払済保険は、現在契約している生命保険の以後の保険料の払込みを中止し、その時点での解約返戻金をもとに、元の契約の保険期間を変えずに、元の主契約と同じ種類の保険(または養老保険等)に変更するものである。

変更後、付加されていた特約は、原則、消滅することになります。ただし、リビングニーズ特約など一部の特約は継続できる場合もあります。

払済保険(保険見直し)

延長(定期)保険

延長保険とは、現在契約している生命保険の以後の保険料の払込みを中止し、その時点での解約返戻金をもとに、同じ保険金額の定期保険に変更するものです。

  • 払済保険と異なり、保険金額は変わりません。その代わりに保険期間は、短くなります。
  • 変更後、付加されていた特約は、原則として、消滅することになります。

延長保険(保険見直し)

契約転換制度

現在加入している生命保険契約の積立部分や積立配当金を転換(下取り)価格として新しい契約の一部にあてる方法です。なお、元の契約は、消滅することになります。

  • 同じ生命保険会社でなければ利用することができません。
  • 告知義務が発生します。なお、診査が必要となる場合もあります。
  • 転換制度を利用した時の年齢・保険料率により保険料を計算します。

保険金額の減額

減額とは、保険期間中に、保険金額を減らすことによって、保険料を少なくすることができる制度のことです。

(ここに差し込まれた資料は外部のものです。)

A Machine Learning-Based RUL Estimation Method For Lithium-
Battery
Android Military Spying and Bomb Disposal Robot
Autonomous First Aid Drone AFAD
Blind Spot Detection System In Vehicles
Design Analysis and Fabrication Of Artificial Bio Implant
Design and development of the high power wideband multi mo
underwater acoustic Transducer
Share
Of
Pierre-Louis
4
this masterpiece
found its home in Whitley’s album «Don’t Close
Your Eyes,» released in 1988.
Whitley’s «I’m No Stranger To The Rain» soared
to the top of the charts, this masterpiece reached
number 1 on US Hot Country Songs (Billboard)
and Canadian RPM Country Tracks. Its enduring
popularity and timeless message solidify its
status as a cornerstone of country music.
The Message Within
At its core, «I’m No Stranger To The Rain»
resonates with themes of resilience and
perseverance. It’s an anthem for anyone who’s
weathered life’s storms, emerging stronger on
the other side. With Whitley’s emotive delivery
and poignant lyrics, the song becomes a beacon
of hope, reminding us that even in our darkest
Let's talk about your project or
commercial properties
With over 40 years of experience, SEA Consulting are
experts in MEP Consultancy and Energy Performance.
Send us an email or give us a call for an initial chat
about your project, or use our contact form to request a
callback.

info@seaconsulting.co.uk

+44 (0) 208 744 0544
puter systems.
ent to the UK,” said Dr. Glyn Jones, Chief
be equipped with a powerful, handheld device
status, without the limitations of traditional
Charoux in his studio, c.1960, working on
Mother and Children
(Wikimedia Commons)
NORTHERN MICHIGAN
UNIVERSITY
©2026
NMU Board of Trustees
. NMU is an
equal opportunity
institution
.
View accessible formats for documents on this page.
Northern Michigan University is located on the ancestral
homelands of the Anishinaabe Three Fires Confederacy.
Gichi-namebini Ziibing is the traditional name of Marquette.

付加されている特約も同時に減額または消滅することがあります。

減額した部分は解約したものとして取り扱います。ですので、解約返戻金がある場合には、解約返戻金を受け取ることができます。

保険金減額イメージ

配当金の引出し

配当金の受取方法を「積立」にしている場合には、積み立てた配当金の全部または一部を途中で引き出すことができます。

解約

保険料の支払いが困難であるなどの理由により、保険契約の継続が困難な場合、保険契約を解約することができます。

解約によって保険契約は消滅するので、以降の保障はありません。

  • 解約すると解約返戻金を受け取ることができます。
  • 主契約を解約すると、特約も解約したことになります特約のみを継続させることはできません。